Eco-conscious sushi lovers have for some time had to reconcile their habit with its likely consequences. Popular species of fish are so in-demand that they’re threatened with extinction; just today, a Reuters report discussed decisions by European supermarket chains to voluntarily stop selling bluefin tuna from the Mediterranean in an effort to let stocks recover.

One of America’s most sushi-loving cities was rocked last week by a multi-day assault from its hometown paper. The New York Times reported on an investigation it made into the safety of local sushi that found hazards on the menu at even the most elite restaurants. At issue is mercury, which is stored in animal tissue and builds to greater levels in larger, older fish — fish like bluefin tuna, one of the varieties most prized by connoisseurs. The restaurant roundup was accompanied by a science piece informing readers that, contrary to what they might think, it isn’t only pregnant women and young children who should be wary of mercury: the story cited medical studies linking high mercury levels with heart attacks and cognitive impairments in the general population.

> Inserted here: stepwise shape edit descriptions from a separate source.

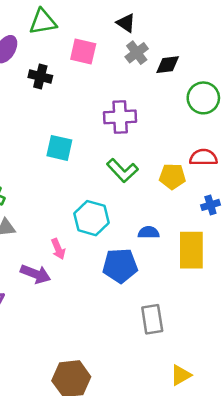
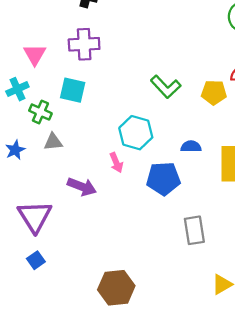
purple cross: (120, 117) -> (84, 44), moved
cyan square: (59, 148) -> (73, 90), moved
pink arrow: (58, 249) -> (116, 163), moved

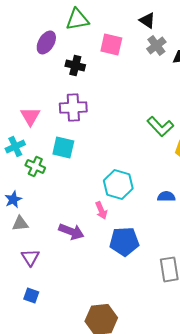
green L-shape: (166, 87) -> (160, 126), moved
gray triangle: (53, 142) -> (20, 223), moved
blue pentagon: (163, 179) -> (124, 241), moved
purple triangle: (35, 217) -> (30, 257), size x0.6
blue square: (36, 260) -> (31, 295), turned -35

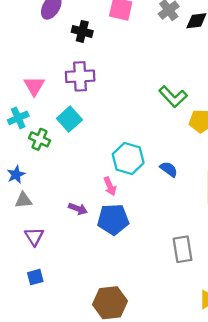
cyan square: (63, 147) -> (69, 119), turned 35
blue semicircle: (166, 196) -> (169, 169), moved, turned 36
purple arrow: (71, 231) -> (78, 209), size x0.7
blue pentagon: (124, 241) -> (113, 219), moved
blue square: (31, 295) -> (35, 277), turned -35

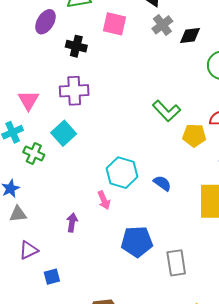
purple arrow: (78, 209) -> (72, 223), turned -102
blue pentagon: (113, 219) -> (137, 242), moved
purple triangle: (34, 236) -> (28, 250), turned 36
blue square: (35, 277) -> (52, 277), moved

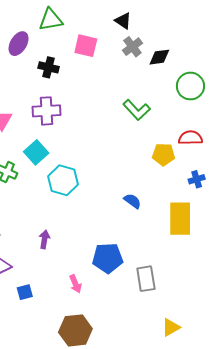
green L-shape: (167, 111) -> (137, 110), moved
cyan hexagon: (122, 173) -> (63, 180), moved
pink arrow: (104, 200) -> (75, 284), moved

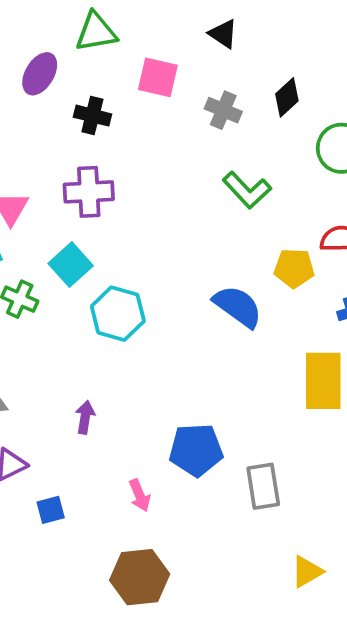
gray cross: (132, 47) -> (223, 110), moved, turned -30
black diamond: (159, 57) -> (287, 97), turned -35
blue semicircle: (132, 201) -> (238, 306), moved, size x1.6

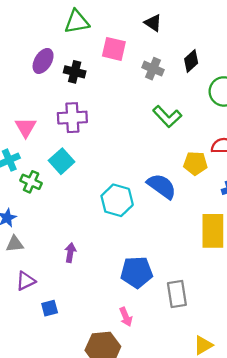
purple ellipse: (40, 74) -> (43, 61), moved
cyan hexagon: (118, 314) -> (117, 200), moved
pink arrow: (140, 495) -> (126, 317), moved

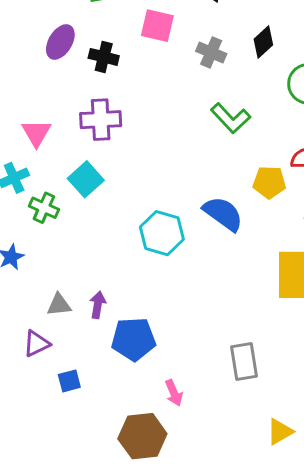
gray triangle: (15, 244) -> (59, 305), moved
blue pentagon: (137, 272) -> (134, 339), moved

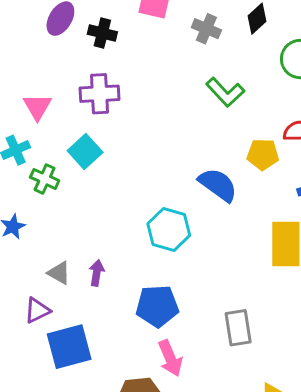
cyan hexagon: (162, 233) -> (169, 230), moved
gray triangle: (59, 305) -> (59, 273), turned 35
blue pentagon: (134, 339) -> (157, 306), moved
blue square: (69, 381) -> (69, 347), size x2.0
pink arrow: (174, 393) -> (170, 358), size x1.4

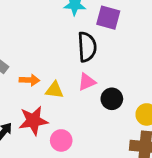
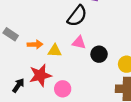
black semicircle: (87, 47) -> (77, 16), turned 45
pink triangle: (87, 82) -> (79, 43), turned 40

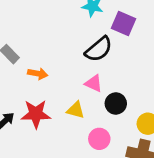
yellow triangle: (55, 51) -> (76, 110), moved
pink circle: (63, 89) -> (99, 139), moved

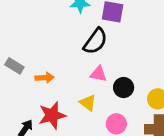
yellow triangle: (76, 110) -> (88, 103), turned 36

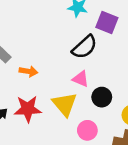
yellow triangle: (88, 103) -> (65, 104), size x1.5

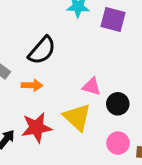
black semicircle: (84, 47) -> (42, 50), moved
pink circle: (87, 130) -> (118, 143), moved

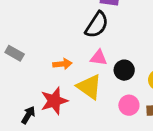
black semicircle: (42, 50) -> (97, 25), moved
orange arrow: (32, 85) -> (62, 64), moved

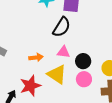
pink circle: (129, 105) -> (84, 79), moved

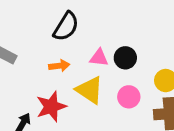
black semicircle: (62, 27) -> (66, 26), moved
black circle: (83, 61) -> (125, 58), moved

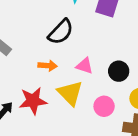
black circle: (125, 58) -> (119, 71), moved

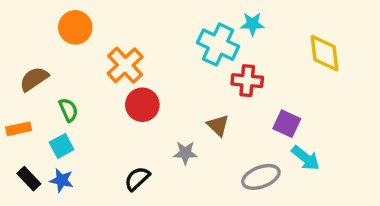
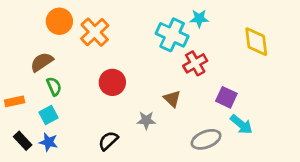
orange cross: (125, 65) -> (95, 32), moved
brown semicircle: (34, 79) -> (42, 62), moved
red cross: (247, 81) -> (195, 63), turned -35

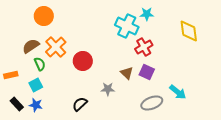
orange cross: (95, 32) -> (56, 47), moved
purple square: (226, 97) -> (147, 72), moved

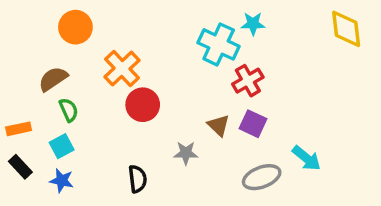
yellow diamond: (189, 31) -> (346, 29), moved
orange cross: (56, 47) -> (122, 69), moved
black rectangle: (17, 104) -> (20, 167), moved
black semicircle: (80, 104) -> (138, 179), turned 126

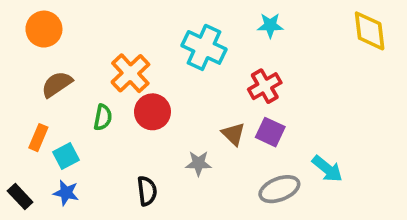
orange circle: (75, 27) -> (44, 29), moved
cyan cross: (219, 44) -> (204, 47), moved
green semicircle: (69, 110) -> (103, 117), moved, turned 35
orange rectangle: (19, 129) -> (38, 138), moved, turned -55
black rectangle: (20, 167) -> (20, 196), moved

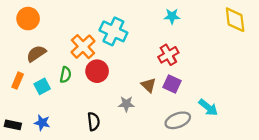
cyan cross: (204, 47) -> (113, 31), moved
orange rectangle: (38, 138) -> (18, 81), moved
cyan square: (66, 156) -> (42, 86), moved
black rectangle: (20, 196) -> (13, 125), turned -35

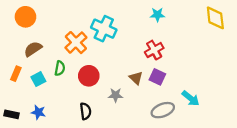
red circle: (97, 71) -> (89, 76), moved

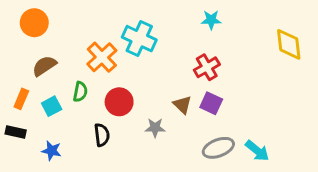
yellow diamond: (215, 18) -> (289, 44), moved
cyan arrow: (191, 98) -> (257, 151), moved
black semicircle: (86, 111) -> (102, 135), moved
black rectangle: (12, 114) -> (16, 132), moved

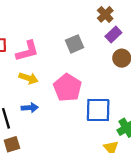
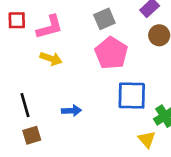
pink pentagon: (67, 88) -> (111, 53), moved
blue arrow: (30, 108) -> (72, 111), moved

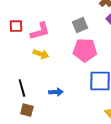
pink pentagon: (111, 53) -> (85, 50), turned -30
brown square: (32, 135) -> (27, 110), turned 32

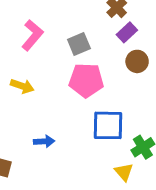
pink L-shape: (40, 31) -> (32, 35), moved, turned -35

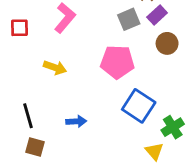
gray square: (79, 44) -> (129, 19), moved
blue square: (108, 125) -> (139, 106), turned 32

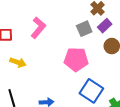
yellow arrow: (55, 68) -> (18, 62), moved

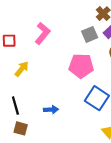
yellow arrow: (18, 62) -> (22, 69), turned -70

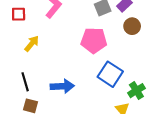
blue arrow: (51, 110) -> (62, 86), size x1.5

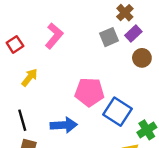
red square: (19, 14) -> (15, 44), turned -32
pink pentagon: (94, 40) -> (89, 92), moved

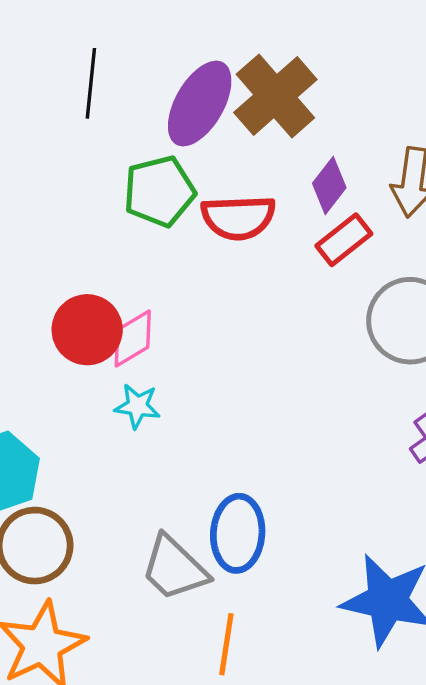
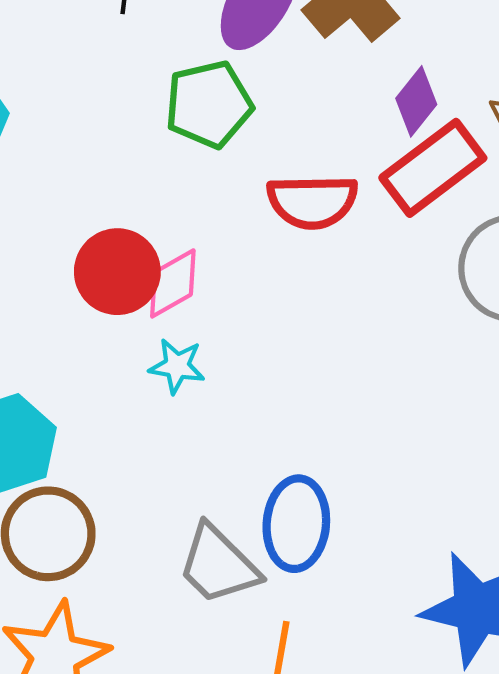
red semicircle: (238, 217) -> (312, 202), moved
red rectangle: (344, 240) -> (433, 168), size x1.5

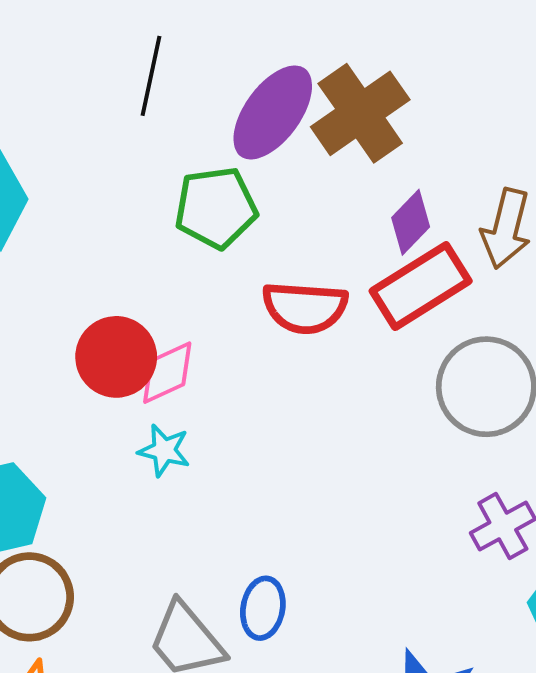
blue ellipse: (296, 524) -> (263, 608), size x0.7

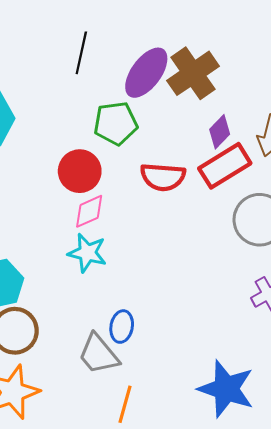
red circle: (116, 357) -> (80, 171), moved
cyan star: (164, 450) -> (87, 253), size x1.4
blue ellipse: (263, 608) -> (122, 327), moved

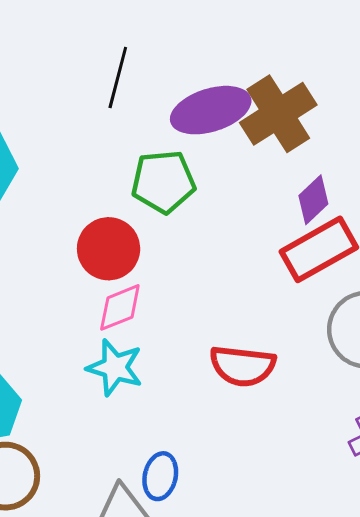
purple ellipse: (146, 73) -> (211, 110), turned 34
red semicircle: (163, 177) -> (243, 366), moved

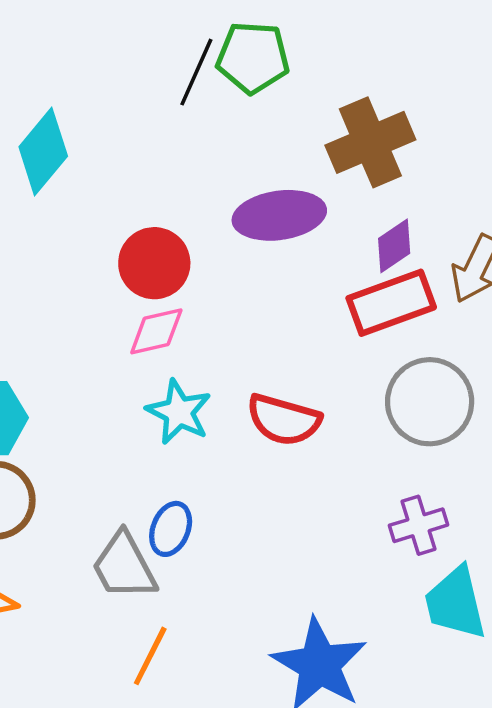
purple ellipse: (211, 110) -> (279, 215), moved
green pentagon: (163, 182) -> (253, 58), moved
cyan star: (115, 368) -> (179, 412), moved

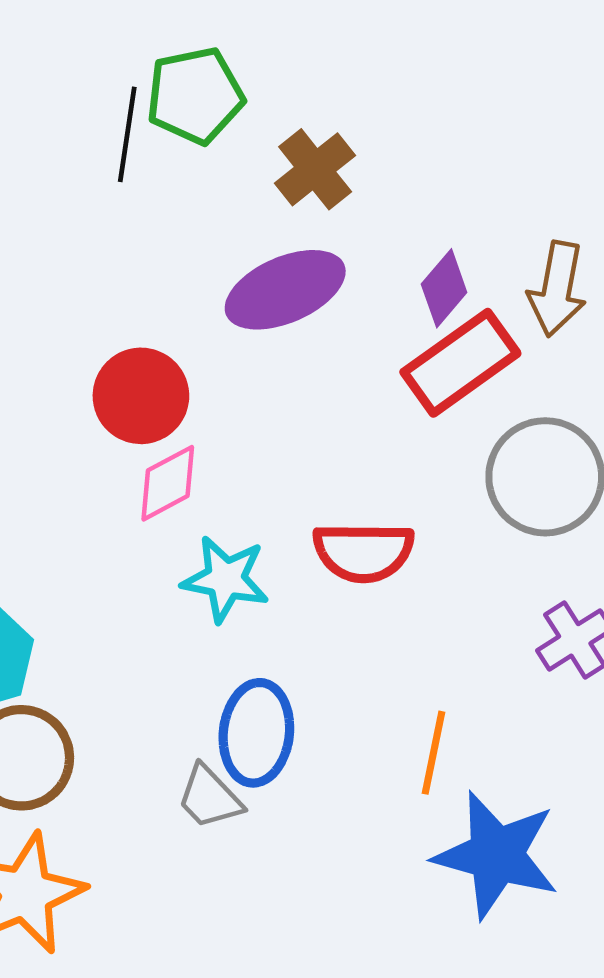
brown cross: (370, 142) -> (315, 169), moved, size x0.7
blue ellipse: (171, 529) -> (256, 733), size x1.4
gray trapezoid: (124, 566) -> (210, 797), size x0.7
orange line: (150, 656) -> (433, 753), moved

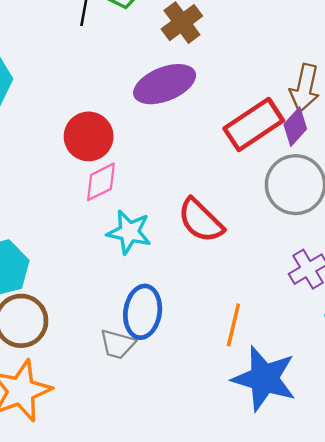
purple diamond: (444, 288) -> (295, 127), moved
red semicircle: (363, 552) -> (201, 220), turned 42
gray trapezoid: (210, 797) -> (117, 344), turned -33

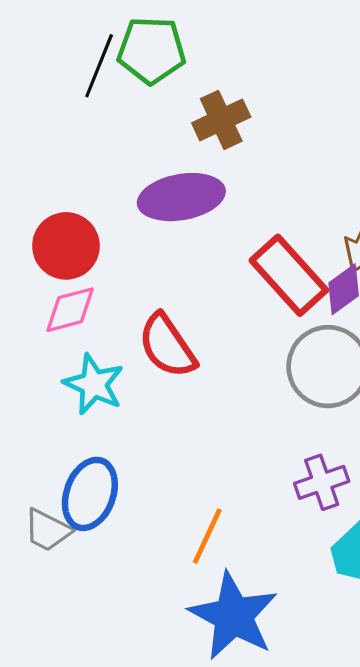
red rectangle: (254, 125) -> (289, 275), turned 70
red semicircle: (201, 220) -> (167, 346), moved

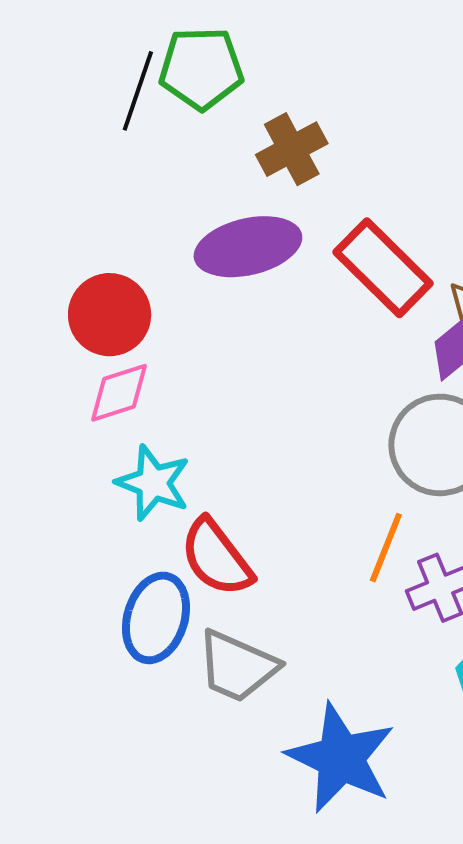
red rectangle: (289, 275) -> (383, 268), moved
red semicircle: (167, 346) -> (216, 557), moved
gray trapezoid: (48, 530) -> (237, 666), moved, size x1.4
orange line: (207, 536) -> (386, 548), moved

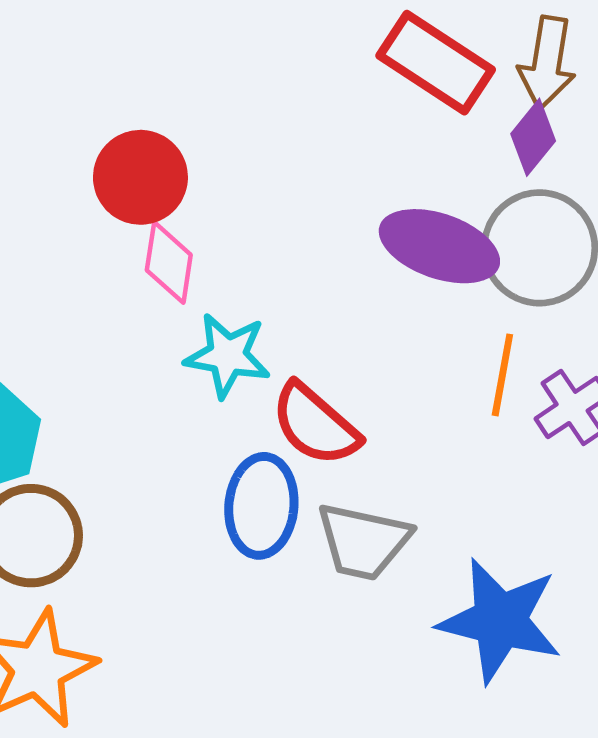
purple ellipse: (248, 247) -> (439, 246), moved, turned 44
pink diamond: (119, 393) -> (169, 263), turned -52

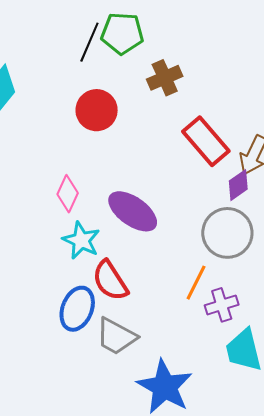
red circle: (140, 177) -> (97, 110), moved
purple ellipse: (439, 246) -> (133, 211), moved

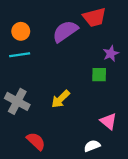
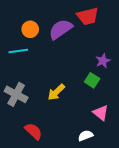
orange circle: (21, 31) -> (30, 29), moved
purple star: (111, 54) -> (103, 61), moved
green square: (99, 75) -> (92, 80), moved, turned 32

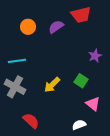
purple semicircle: (61, 29) -> (56, 27), size x0.7
cyan line: (18, 51) -> (17, 61), moved
green square: (92, 80) -> (81, 81), moved

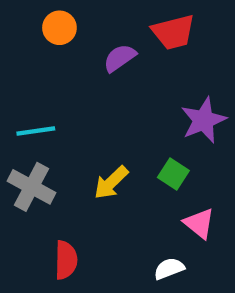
orange circle: (28, 27) -> (59, 28), moved
purple star: (95, 56) -> (204, 120), size x1.5
red semicircle: (31, 121) -> (66, 260), turned 48

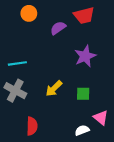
purple star: (204, 120) -> (85, 56), moved
green square: (173, 174) -> (83, 94), moved, turned -32
pink triangle: (199, 223) -> (101, 118), moved

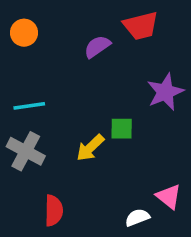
orange circle: (29, 13) -> (24, 33), moved
purple star: (85, 56) -> (165, 92), moved
green square: (83, 94) -> (122, 129), moved

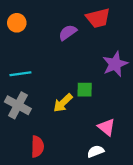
pink triangle: (169, 197) -> (107, 127), moved

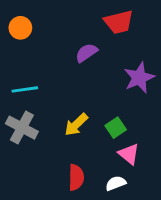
purple semicircle: (68, 32) -> (86, 53), moved
green square: (85, 90) -> (116, 128), moved, turned -35
red semicircle: (37, 147) -> (76, 177), moved

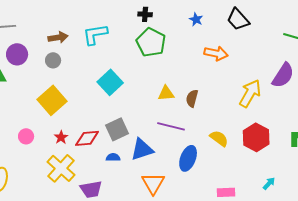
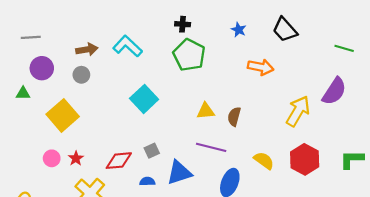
cyan L-shape: (95, 34) -> (128, 46), turned 52
yellow square: (52, 100) -> (63, 115), moved
gray square: (117, 129) -> (152, 151), size x0.6
red star: (61, 137) -> (76, 158), moved

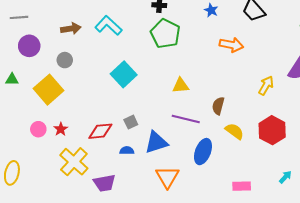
gray circle: (81, 75) -> (65, 60), moved
green triangle: (23, 93) -> (12, 79), moved
yellow arrow: (298, 111) -> (266, 85), size x0.7
brown semicircle: (234, 117) -> (218, 106), moved

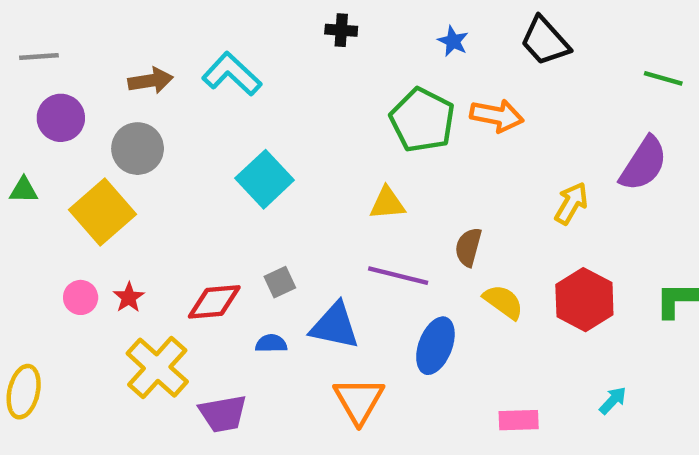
green pentagon: (165, 34) -> (422, 120), moved
gray circle: (65, 60) -> (138, 149), size x1.5
blue triangle: (156, 142) -> (335, 326), turned 30

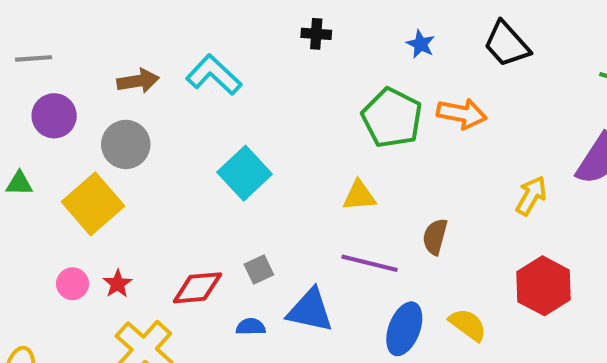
yellow semicircle: (503, 302) -> (468, 325), moved

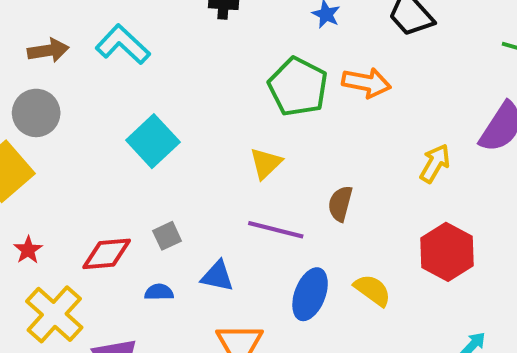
yellow triangle: (359, 196) -> (266, 163), turned -39
blue triangle: (310, 310) -> (217, 276), size x0.7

Those stories were followed by an editorial, which pointed out that the mercury in fish enters the food chain largely via runoff pollution of coal-burning power plants, making our lifestyles to blame for the danger in our diet. Today, the subject nearly monopolized the Letters to the Editor, with an analyst from Consumers Union calling for action from the FDA (“we have a study under way,” an FDA toxicologist had told the Times) and Mary Wolff, of Mount Sinai School of Medicine, pointing out that pricey sushi dinners aren’t the only hazard to watch: “contamination is far more general,” she noted, with cooked fish and varieties other than tuna also presenting cause for concern, despite their other health benefits.

Want to estimate a safe level of fish to eat? The Environmental Working Group has compiled a list that warns women away from the most tainted fish and itemizes those that are safe to eat once a week or more often. Now we know men and children should heed this advice as well.